Extracted page text data:

━━━━━━━━━━━━━━━━━━━━

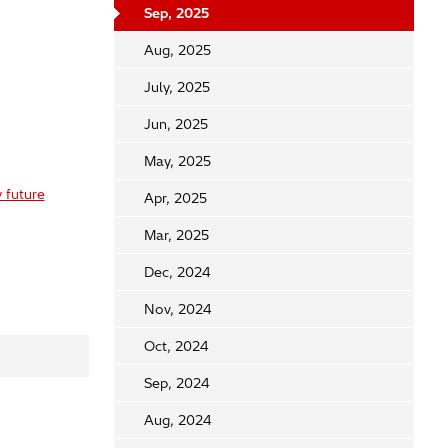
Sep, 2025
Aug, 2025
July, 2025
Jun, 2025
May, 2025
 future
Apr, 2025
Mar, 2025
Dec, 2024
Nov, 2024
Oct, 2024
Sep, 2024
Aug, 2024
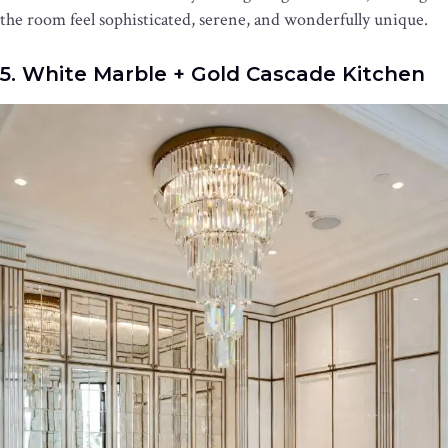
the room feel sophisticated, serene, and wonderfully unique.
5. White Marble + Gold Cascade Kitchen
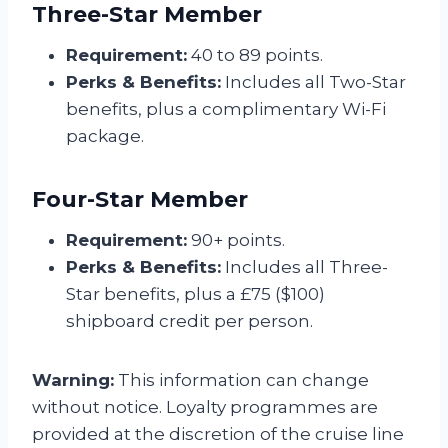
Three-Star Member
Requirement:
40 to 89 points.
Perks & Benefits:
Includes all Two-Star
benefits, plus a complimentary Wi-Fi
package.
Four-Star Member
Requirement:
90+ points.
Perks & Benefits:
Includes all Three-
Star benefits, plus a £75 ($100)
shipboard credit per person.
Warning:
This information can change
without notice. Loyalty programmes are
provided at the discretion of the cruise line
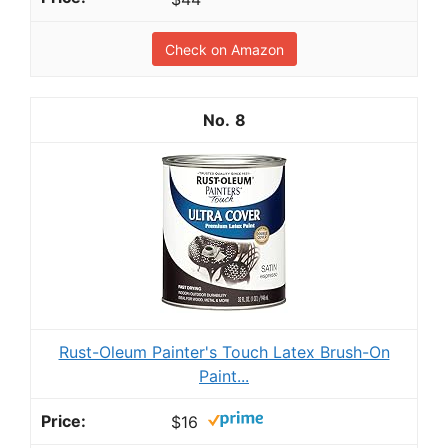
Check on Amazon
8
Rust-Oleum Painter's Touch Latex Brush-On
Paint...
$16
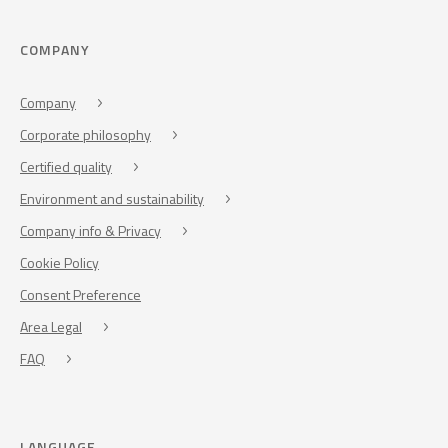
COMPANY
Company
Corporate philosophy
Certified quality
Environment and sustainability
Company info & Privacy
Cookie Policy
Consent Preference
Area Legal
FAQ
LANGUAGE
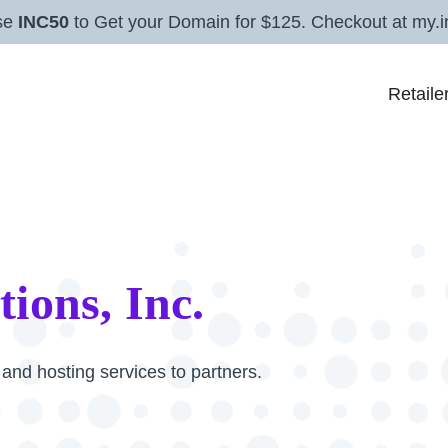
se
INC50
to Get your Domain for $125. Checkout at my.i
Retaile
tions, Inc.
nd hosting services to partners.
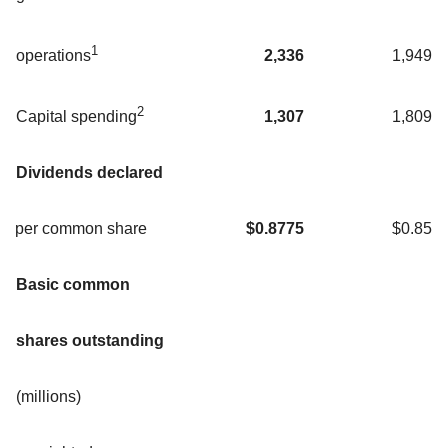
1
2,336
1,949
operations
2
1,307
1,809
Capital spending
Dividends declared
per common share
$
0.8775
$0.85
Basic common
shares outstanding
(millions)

━━━━━━━━━━━━━━━━━━━━

> _Aim of the exercise_:
Please print all the entries exactly as written, but drop the pictures.

> _Written solution_:
Sep, 2025
Aug, 2025
July, 2025
Jun, 2025
May, 2025
 future
Apr, 2025
Mar, 2025
Dec, 2024
Nov, 2024
Oct, 2024
Sep, 2024
Aug, 2024
the room feel sophisticated, serene, and wonderfully unique.
5. White Marble + Gold Cascade Kitchen
Three-Star Member
Requirement:
40 to 89 points.
Perks & Benefits:
Includes all Two-Star
benefits, plus a complimentary Wi-Fi
package.
Four-Star Member
Requirement:
90+ points.
Perks & Benefits:
Includes all Three-
Star benefits, plus a £75 ($100)
shipboard credit per person.
Warning:
This information can change
without notice. Loyalty programmes are
provided at the discretion of the cruise line
Check on Amazon
8
Rust-Oleum Painter's Touch Latex Brush-On
Paint...
$16
COMPANY
Company
Corporate philosophy
Certified quality
Environment and sustainability
Company info & Privacy
Cookie Policy
Consent Preference
Area Legal
FAQ
LANGUAGE
se
INC50
to Get your Domain for $125. Checkout at my.i
Retaile
tions, Inc.
nd hosting services to partners.
1
2,336
1,949
operations
2
1,307
1,809
Capital spending
Dividends declared
per common share
$
0.8775
$0.85
Basic common
shares outstanding
(millions)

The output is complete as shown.